The first-person narrator of almost the entire novel. Jim is the son of an innkeeper near Bristol, England, and is probably in his early teens. He is eager and enthusiastic to go to sea and hunt for treasure. He is a modest narrator, never boasting of the remarkable courage and heroism he consistently displays. Jim is often impulsive and impetuous, but he exhibits increasing sensitivity and wisdom.
The old seaman who resides at Jim’s parents’ inn. Billy, who used to be a member of Silver’s crew, is surly and rude. He hires Jim to be on the lookout for a one-legged man, thus involving the young Jim in the pirate life. Billy’s sea chest and treasure map set the whole adventure in motion. His gruff refusal to pay his hotel bills symbolizes the pirates’ general opposition to law, order, and civilization. His illness and his fondness for rum symbolize the weak and self-destructive aspects of the pirate lifestyle.
A pirate and enemy of Billy. Black Dog pays an unexpected visit to Billy and threatens him. Billy attacks Black Dog, who flees but remains a herald of coming violence in the novel. Black Dog’s name symbolizes both the dark and the bestial sides of piracy.
A local Bristol nobleman. Trelawney arranges the voyage to the island to find the treasure. He is associated with civic authority and social power, as well as with the comforts of civilized country life (his name suggests both “trees” and “lawn”). Trelawney’s street smarts, however, are limited, as the ease with which the pirates trick him into hiring them as his crew demonstrates.
The local doctor. Dr. Livesey is wise and practical, and Jim respects but is not inspired by him. Livesey exhibits common sense and rational thought while on the island, and his idea to send Ben to spook the pirates reveals a deep understanding of human nature. He is fair-minded, magnanimously agreeing to treat the pirates with just as much care as his own wounded men.
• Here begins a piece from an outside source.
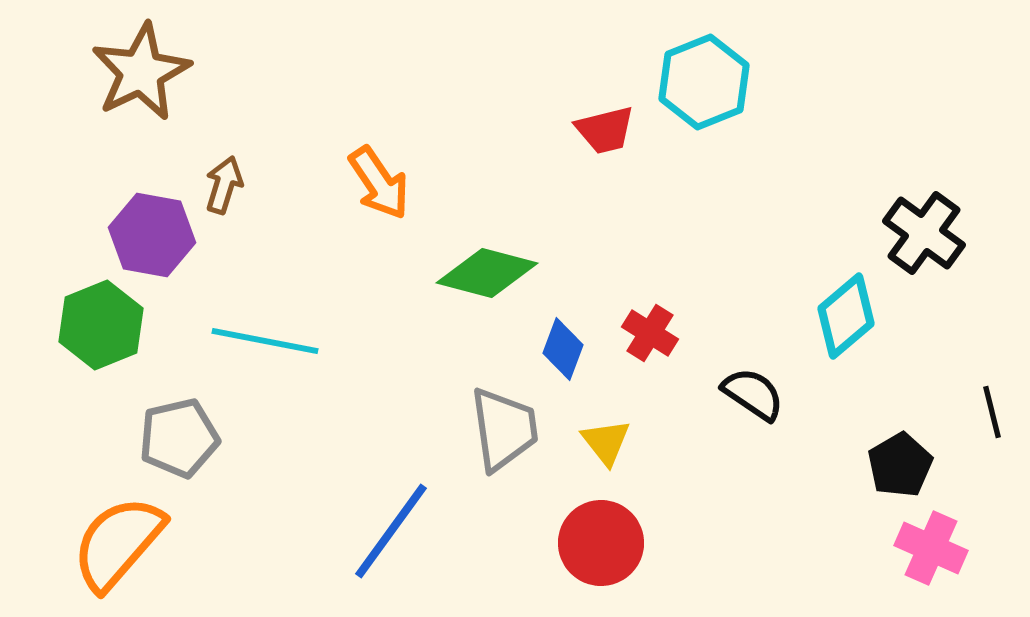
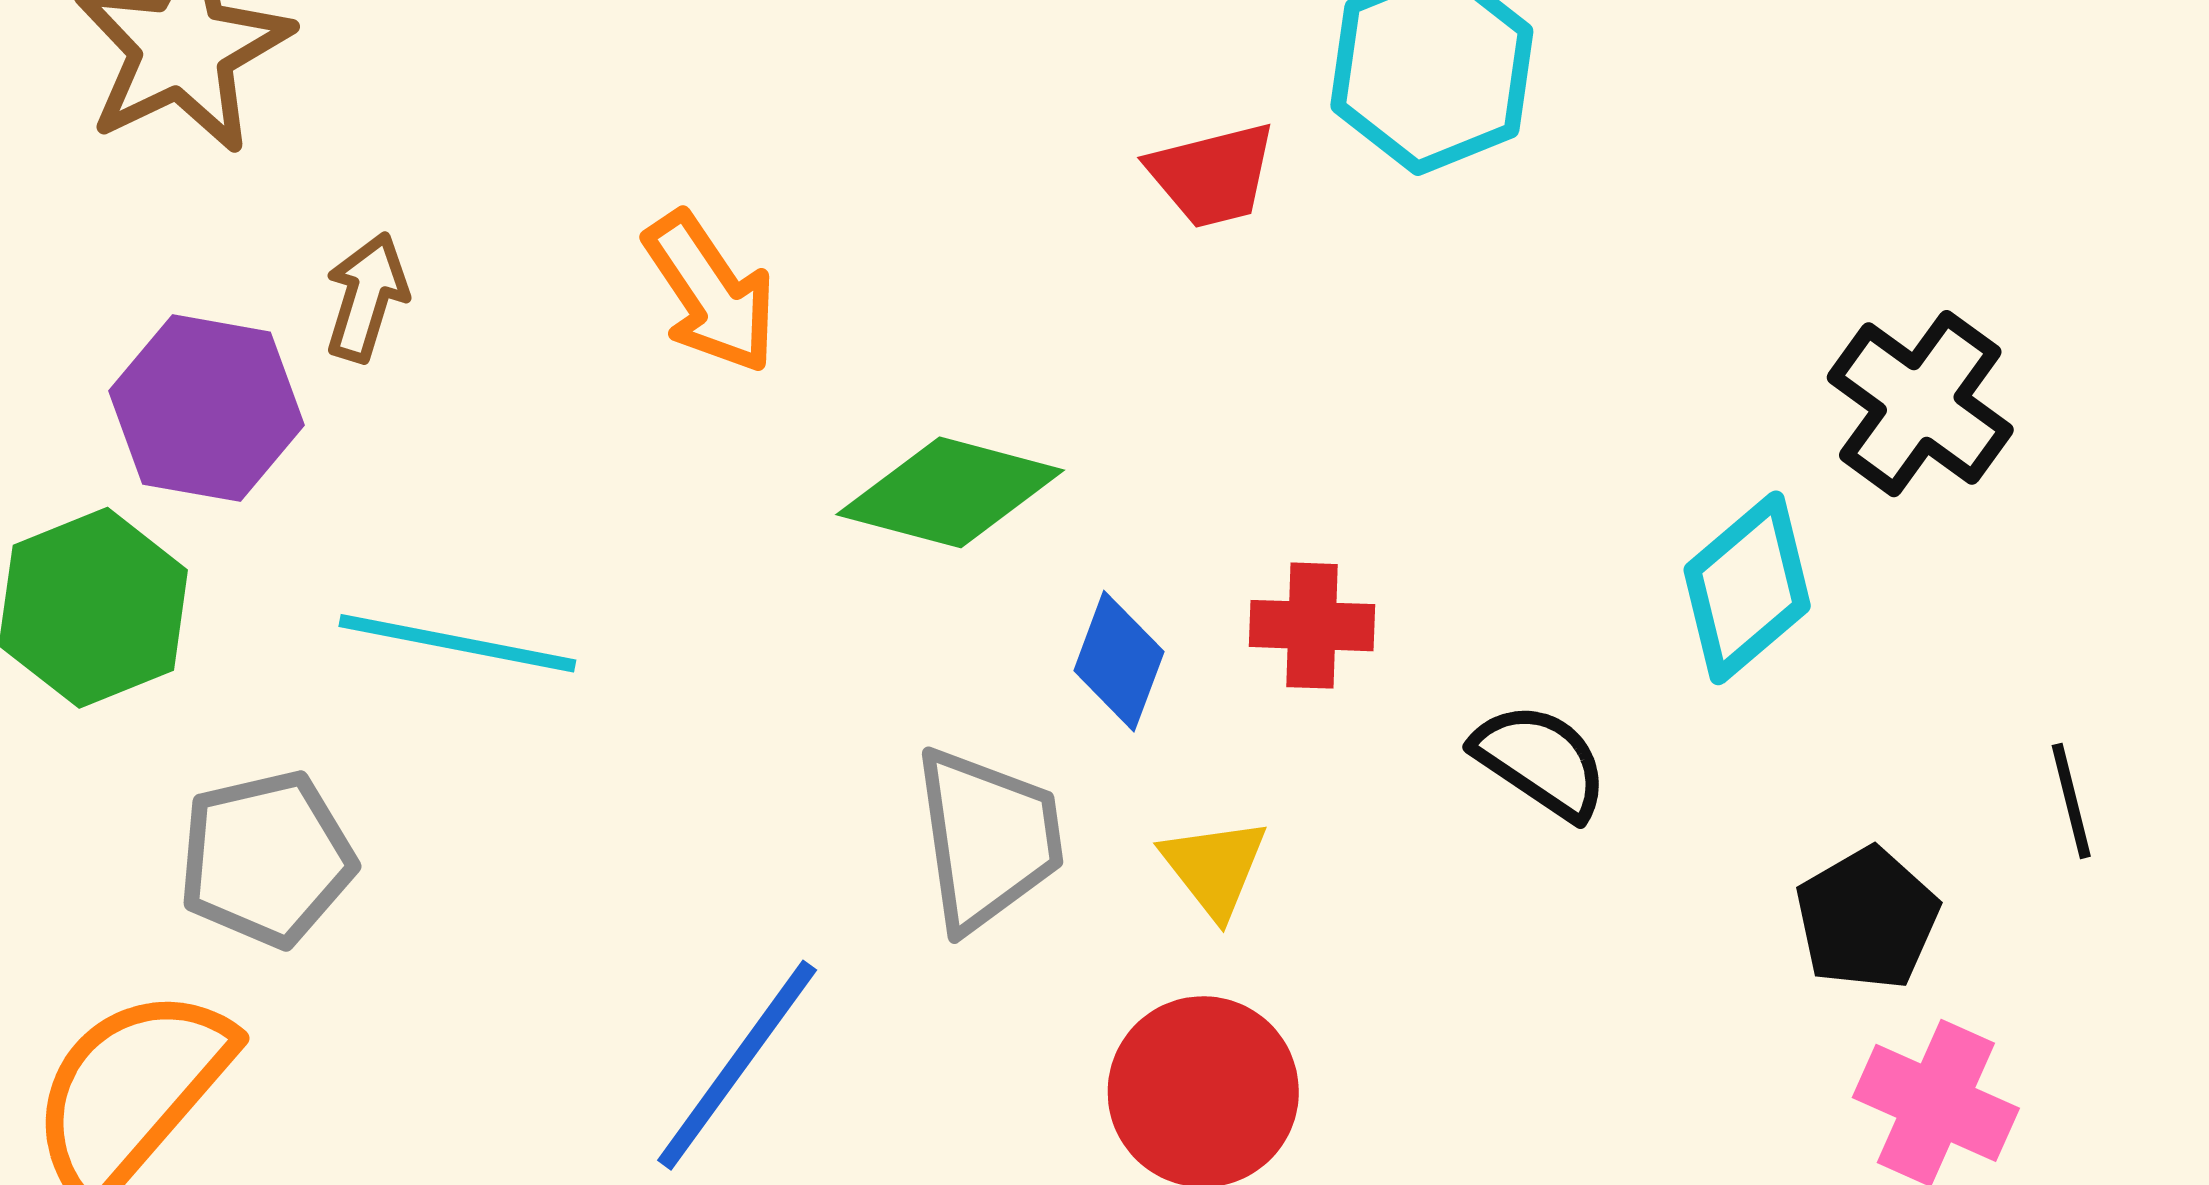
red cross: (650, 333) -> (1312, 626), turned -30

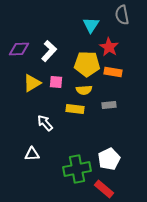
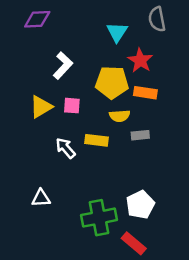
purple diamond: (19, 49) -> (37, 19), moved
yellow semicircle: (84, 90) -> (120, 116), moved
white arrow: (45, 123) -> (66, 148), moved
As his name suggests, Livesey represents the steady, modest virtues of everyday life rather than fantasy, dream, or adventure.
The captain of the voyage to Treasure Island. Captain Smollett is savvy and is rightly suspicious of the crew Trelawney has hired. Smollett is a real professional, taking his job seriously and displaying significant skill as a negotiator. Like Livesey, Smollett is too competent and reliable to be an inspirational figure for Jim’s teenage mind. Smollett believes in rules and does not like Jim’s disobedience; he even tells Jim that he never wishes to sail with him again.
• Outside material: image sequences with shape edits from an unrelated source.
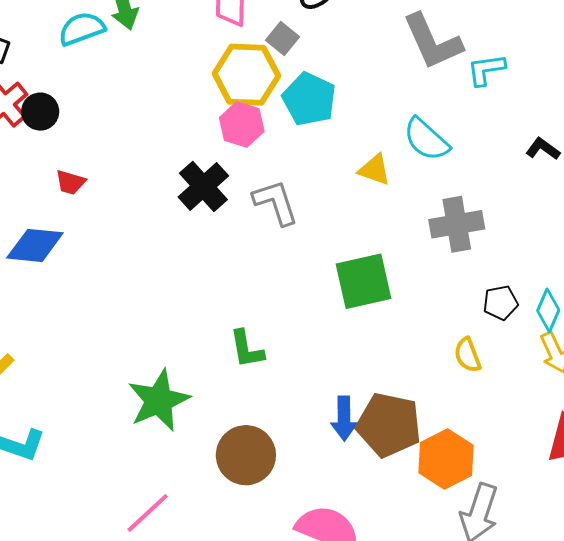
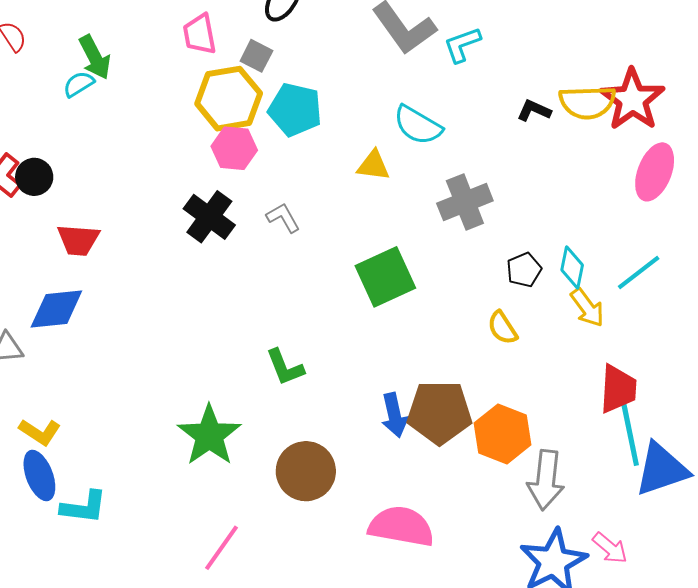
cyan semicircle: (82, 29) -> (79, 84), moved, size x0.7
red trapezoid: (70, 182) -> (78, 240), size x1.4
gray L-shape: (276, 202) -> (283, 218), size x0.7

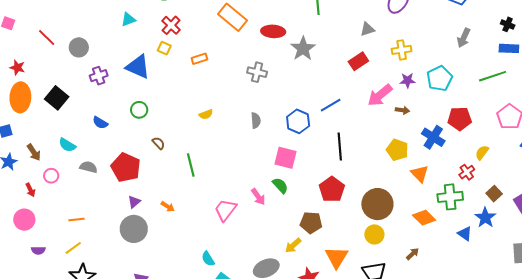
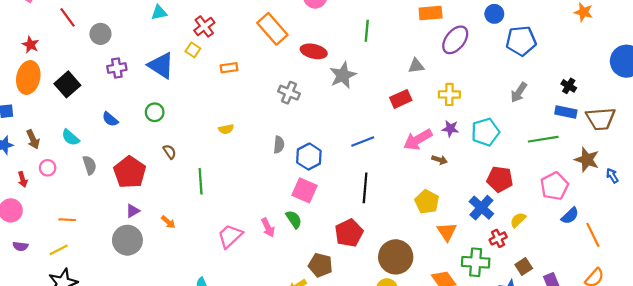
blue hexagon: (298, 121) -> (309, 157), moved
blue cross: (433, 137) -> (481, 208), moved
gray semicircle: (88, 167) -> (90, 165), turned 48

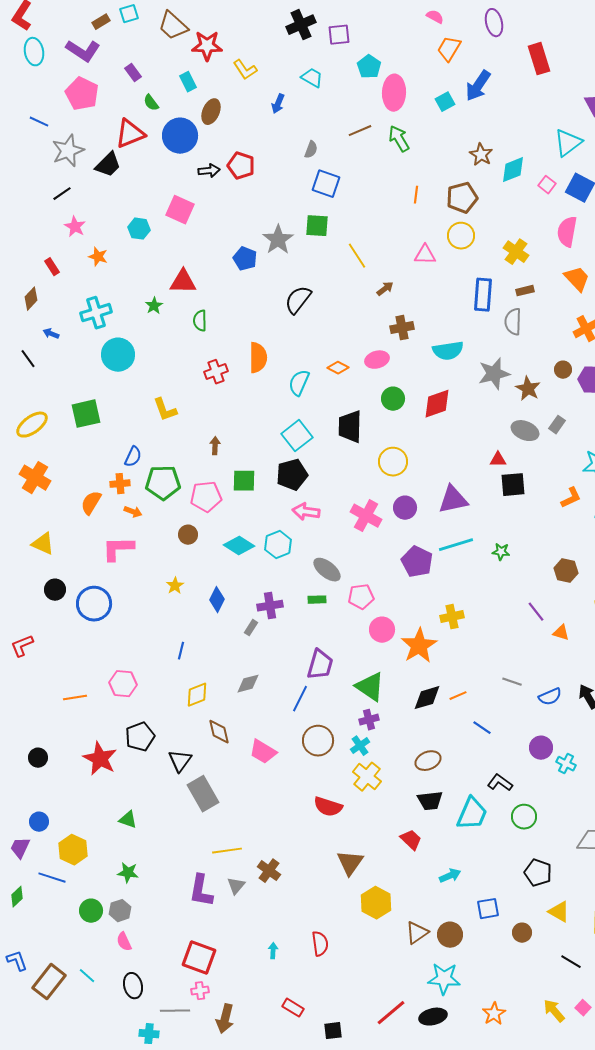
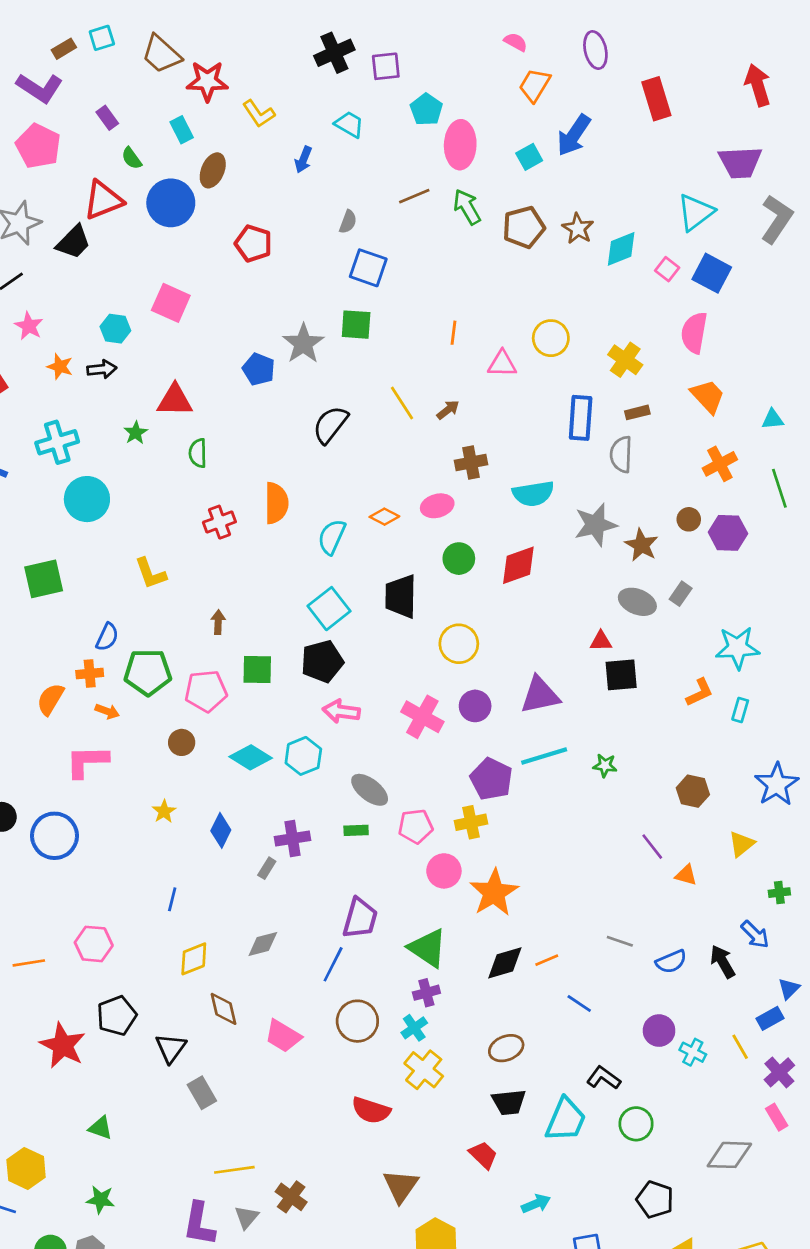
black arrow: (209, 171) -> (102, 369), moved
orange line: (416, 195) -> (453, 333), moved
brown pentagon: (462, 198) -> (524, 227), moved
yellow line: (357, 256) -> (402, 403), moved
yellow cross: (452, 617) -> (471, 822), moved
gray rectangle: (203, 794) -> (202, 1093), size x0.7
The cook on the voyage to Treasure Island. Silver is the secret ringleader of the pirate band. His physical and emotional strength is impressive. Silver is deceitful and disloyal, greedy and visceral, and does not care about human relations. Yet he is always kind toward Jim and genuinely fond of the boy. Silver is a powerful mixture of charisma and self-destructiveness, individualism and recklessness.
A former pirate marooned on Treasure Island. Flint’s pirate crew left Ben Gunn on the island for three years. Ben’s solitude has left him somewhat deranged, and he has the appearance of a wild man. He represents a degradation of the human spirit, yet his experience has left him morally superior to the pirates. He is the only character to be reformed, as he shifts sides from the pirates to the good men, willingly helping Jim and Livesey. Ben’s uncanny imitations of the dead pirate Flint’s voice suggest that he is a kind of a ghost of a pirate.
An old, blind beggar and pirate. Pew presents Billy with a black spot, an ultimatum to give up the sea chest’s contents to the pirate gang. Billy dies soon after Pew’s visit, and Pew then dies in a carriage accident. Pew can be seen as an angel of death, foreshadowing the many pirate deaths in the novel.
The coxswain (a sailor who steers) on the ship. Hands is a former gunner on earlier pirate voyages. He is acting as one of two guards on the ship when the other pirates are ashore, but he gets drunk, kills the other guard, and lies in a drunken stupor while the ship drifts aimlessly. Hands symbolizes the reckless behavior of all the pirates.
One of Jim’s sailor companions on the ship. Tom is killed by pirate gunfire and buried with great ceremony on the island, an event that illustrates the good men’s respect for the dead.